-----------------------------------------------------------------
(C) Александр Солженицын, 1997
(C) Н. Д. Солженицына. Составление и пояснения, 1997
OCR и вычитка - Сергей Никифоров, октябрь 2003 г.,
Email: [email protected]
Oригинал: Солженицын А. И. Публицистика: В 3 т. Т. 3. -
Ярославль: Верхняя Волга, 1997. - Т. 3: Статьи, письма, интервью,
предисловия. - 1997. С. 157-167.
ISBN: 5-7415-0478-7
-----------------------------------------------------------------
"Фильм о Рублёве" (октябрь 1983). - Критический этюд,
написанный (как и "По донскому разбору" и "...Колеблет твой
треножник") во время паузы в работе над "Красным Колесом" (конец
1983 - начало 1984), в Вермонте.
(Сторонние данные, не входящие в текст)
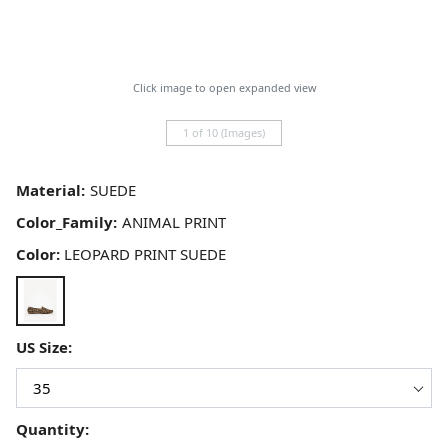
Click image to open expanded view
1 of 10 (Images)
Material:
Color_Family:
Color:
LEOPARD PRINT SUEDE
US Size:
Quantity:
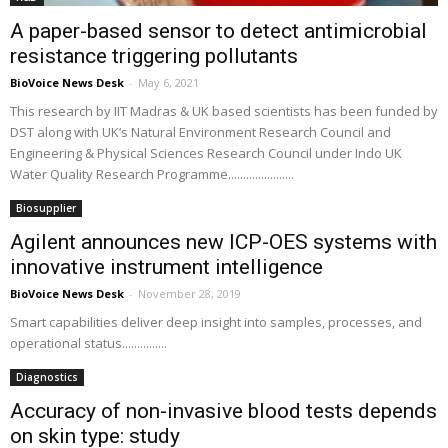
A paper-based sensor to detect antimicrobial
resistance triggering pollutants
BioVoice News Desk
-
May 6, 2021
This research by IIT Madras & UK based scientists has been funded by
DST along with UK’s Natural Environment Research Council and
Engineering & Physical Sciences Research Council under Indo UK
Water Quality Research Programme......................
Biosupplier
Agilent announces new ICP-OES systems with
innovative instrument intelligence
BioVoice News Desk
-
November 28, 2019
Smart capabilities deliver deep insight into samples, processes, and
operational status...............
Diagnostics
Accuracy of non-invasive blood tests depends
on skin type: study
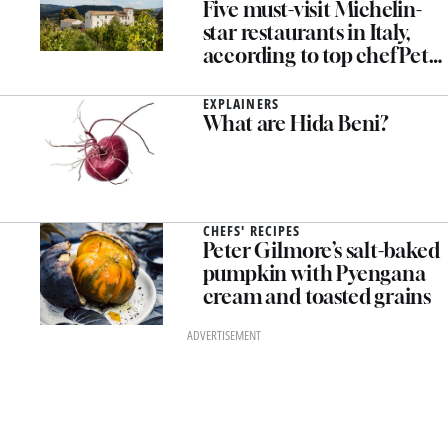
Five must-visit Michelin-
star restaurants in Italy,
according to top chef Peter
Gilmore
EXPLAINERS
What are Hida Beni?
CHEFS' RECIPES
Peter Gilmore’s salt-baked
pumpkin with Pyengana
cream and toasted grains
ADVERTISEMENT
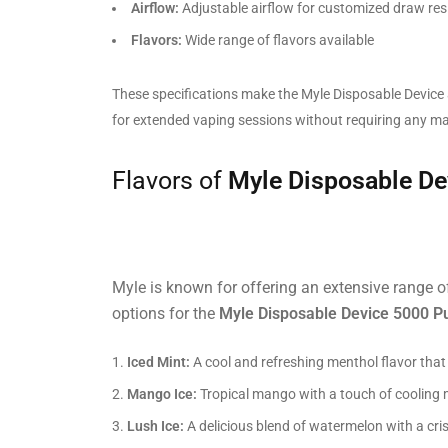
Airflow:
Adjustable airflow for customized draw res
Flavors:
Wide range of flavors available
These specifications make the Myle Disposable Device 
for extended vaping sessions without requiring any m
Flavors of
Myle Disposable De
Myle is known for offering an extensive range of
options for the
Myle Disposable Device 5000 P
Iced Mint:
A cool and refreshing menthol flavor that 
Mango Ice:
Tropical mango with a touch of cooling m
Lush Ice:
A delicious blend of watermelon with a cris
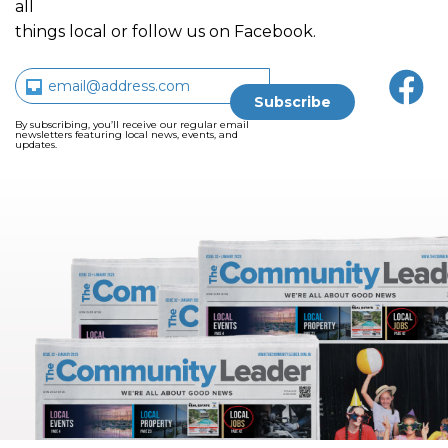
all
things local or follow us on Facebook.
By subscribing, you’ll receive our regular email
newsletters featuring local news, events, and
updates.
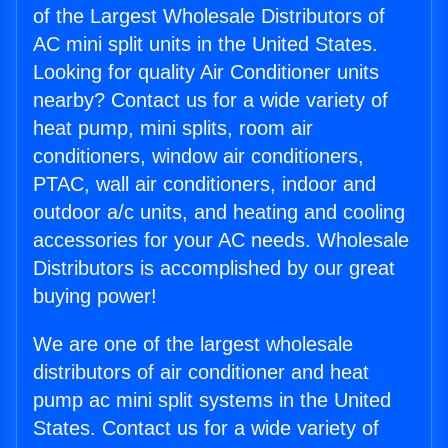
of the Largest Wholesale Distributors of
AC mini split units in the United States.
Looking for quality Air Conditioner units
nearby? Contact us for a wide variety of
heat pump, mini splits, room air
conditioners, window air conditioners,
PTAC, wall air conditioners, indoor and
outdoor a/c units, and heating and cooling
accessories for your AC needs. Wholesale
Distributors is accomplished by our great
buying power!
We are one of the largest wholesale
distributors of air conditioner and heat
pump ac mini split systems in the United
States. Contact us for a wide variety of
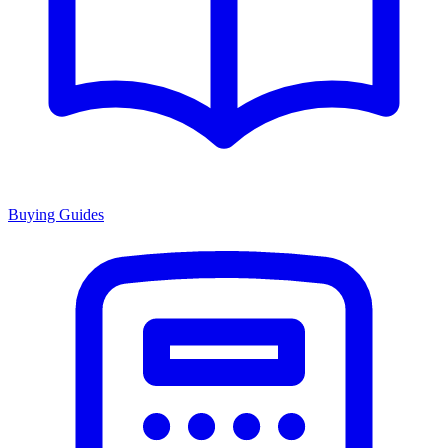
Buying Guides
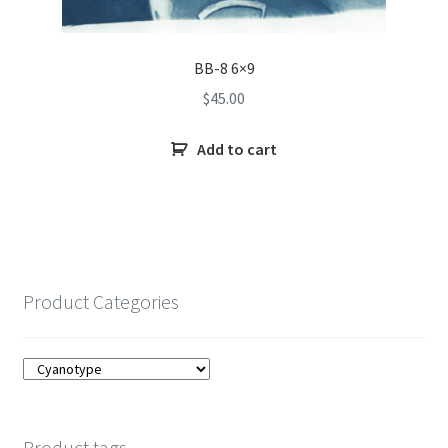
BB-8 6×9
$
45.00
Add to cart
Product Categories
Product tags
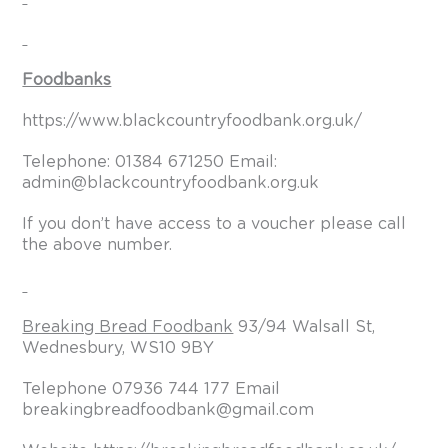
Foodbanks
https://www.blackcountryfoodbank.org.uk/
Telephone: 01384 671250 Email:
admin@blackcountryfoodbank.org.uk
If you don’t have access to a voucher please call
the above number.
Breaking Bread Foodbank
93/94 Walsall St,
Wednesbury, WS10 9BY
Telephone 07936 744 177 Email
breakingbreadfoodbank@gmail.com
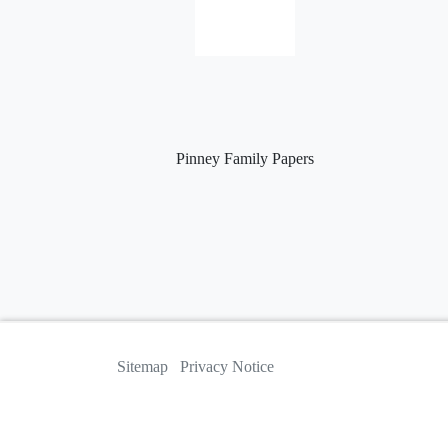
Pinney Family Papers
Sitemap
Privacy Notice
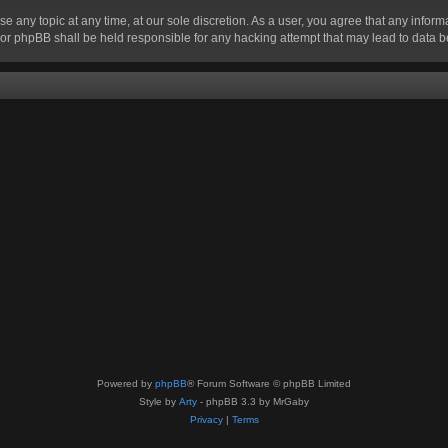
se any topic at any time, at our sole discretion. As a user, you agree that any infor
” nor phpBB shall be held responsible for any hacking attempt that may lead to data
Powered by
phpBB
® Forum Software © phpBB Limited
Style by
Arty
- phpBB 3.3 by MrGaby
Privacy
|
Terms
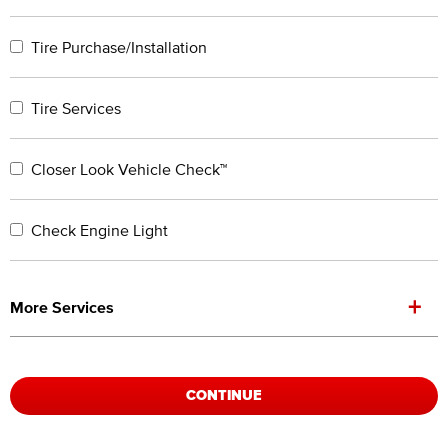
Tire Purchase/Installation
Tire Services
Closer Look Vehicle Check™
Check Engine Light
+
More Services
CONTINUE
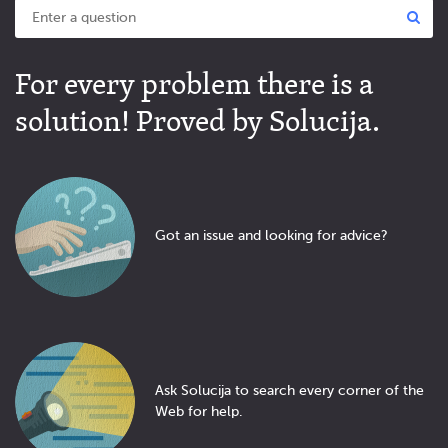
For every problem there is a
solution! Proved by Solucija.
Got an issue and looking for advice?
Ask Solucija to search every corner of the
Web for help.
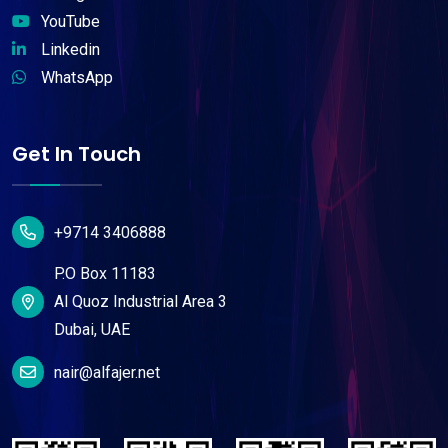
YouTube
Linkedin
WhatsApp
Get In Touch
+9714 3406888
P.O Box 11183
Al Quoz Industrial Area 3
Dubai, UAE
nair@alfajer.net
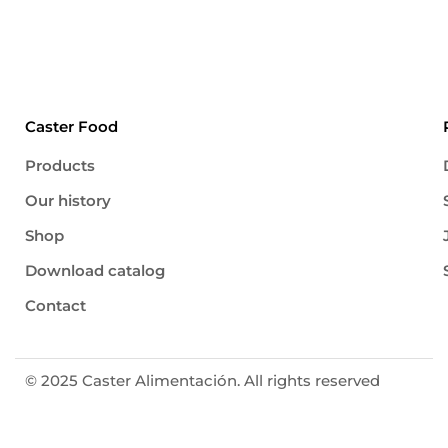
polyunsaturated 16,7 g trans fatty acids < 1%
Carbohydrates […]
Caster Food
Products
Our history
Shop
Download catalog
Contact
© 2025 Caster Alimentación. All rights reserved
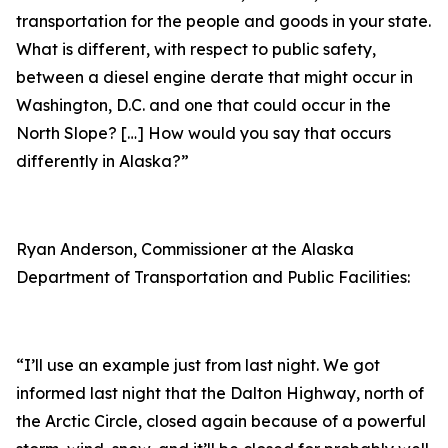
transportation for the people and goods in your state.
What is different, with respect to public safety,
between a diesel engine derate that might occur in
Washington, D.C. and one that could occur in the
North Slope? […] How would you say that occurs
differently in Alaska?”
Ryan Anderson, Commissioner at the Alaska
Department of Transportation and Public Facilities:
“I’ll use an example just from last night. We got
informed last night that the Dalton Highway, north of
the Arctic Circle, closed again because of a powerful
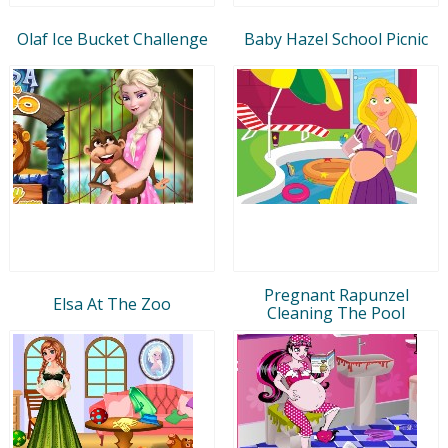
Olaf Ice Bucket Challenge
Baby Hazel School Picnic
Pregnant Rapunzel
Elsa At The Zoo
Cleaning The Pool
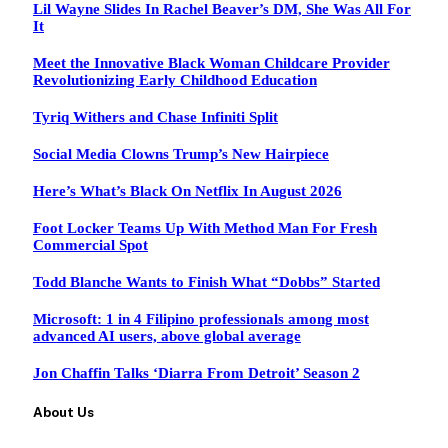
Lil Wayne Slides In Rachel Beaver’s DM, She Was All For
It
Meet the Innovative Black Woman Childcare Provider
Revolutionizing Early Childhood Education
Tyriq Withers and Chase Infiniti Split
Social Media Clowns Trump’s New Hairpiece
Here’s What’s Black On Netflix In August 2026
Foot Locker Teams Up With Method Man For Fresh
Commercial Spot
Todd Blanche Wants to Finish What “Dobbs” Started
Microsoft: 1 in 4 Filipino professionals among most
advanced AI users, above global average
Jon Chaffin Talks ‘Diarra From Detroit’ Season 2
About Us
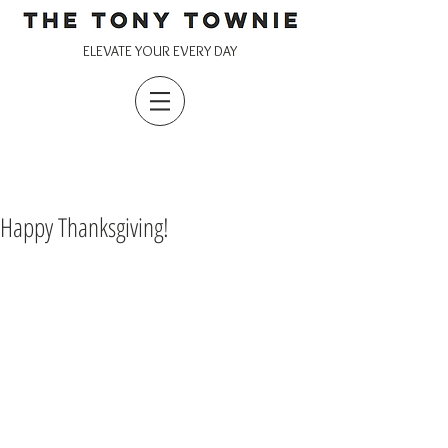
ELEVATE YOUR EVERY DAY
Happy Thanksgiving!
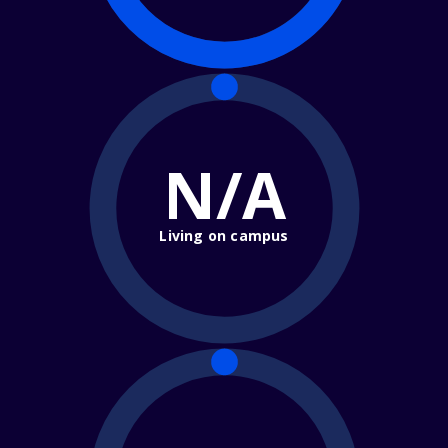
N/A
Living on campus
Первая публикация: "Вестник
РХД", 1984, № 141. В России текст впервые напечатан в журнале
"Звезда", 1992, № 7. В настоящем издании после основного текста
впервые публикуется "Добавление (май 1985)".
-----------------------------------------------------------------
Слава этого фильма - и в Советском Союзе и за границей
- надолго опережала его показ: потому что он был
запрещён советской цензурой. Законченный в 1966, он появился
сперва за границей в 1969, затем малыми дозами просочился
на советские экраны - либо избранные, закрытые, либо
вовсе уж глухо- провинциальные, где не опасались власти
вредного для них истолкования. Так случайно я увидел этот фильм
в Тамбове в 1972. (При малом фонарике, в тёмном зале, на
коленях делал записи, а тамбовцы смеялись и протестовали, что
мешаю, и кричали: "Да тут шпион! Взять его!" По советским
обстоятельствам отчего б и не взять серьёзно?) С первого раза, да
при звуке плохом, многого совсем нельзя было понять, и я искал
увидеть фильм второй раз. И представился такой случай только в
Вермонте в 1983, среди публики исключительно американской. И это
последнее обстоятельство ещё яснее выразило несчастную судьбу
фильма: направленный к недоступным соотечественникам,
переброшенный валютной и пропагандной жаждой Советов на
заграничные экраны, заранее прославленный западной прессой, - вот
он протягивался три часа перед растерянной иностранной публикой
(в перерывах друг другу: "вы что-нибудь понимаете?") как дальняя
экзотика, тем более непонятная, что живой язык его, и даже с
умеренным владимирским оканьем (а отчасти - и с советской
резкостью диалогов), заменён скудными, неточными и
нековременными, чужеродно-невыразительными английскими титрами.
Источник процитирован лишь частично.